Your instructions => Exclude all pictures from your copy of the data below, which should otherwise match exactly.

####################

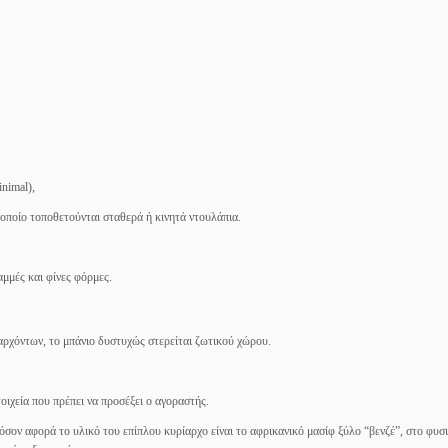
nimal),
 οποίο τοποθετούνται σταθερά ή κινητά ντουλάπια.
αμμές και φίνες φόρμες.
ρχόντων, το μπάνιο δυστυχώς στερείται ζωτικού χώρου.
στοιχεία που πρέπει να προσέξει ο αγοραστής.
 όσον αφορά το υλικό του επίπλου κυρίαρχο είναι το αφρικανικό μασίφ ξύλο “βενζέ”, στο φυσ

####################

Written response =>
nimal),
 οποίο τοποθετούνται σταθερά ή κινητά ντουλάπια.
αμμές και φίνες φόρμες.
ρχόντων, το μπάνιο δυστυχώς στερείται ζωτικού χώρου.
στοιχεία που πρέπει να προσέξει ο αγοραστής.
 όσον αφορά το υλικό του επίπλου κυρίαρχο είναι το αφρικανικό μασίφ ξύλο “βενζέ”, στο φυσ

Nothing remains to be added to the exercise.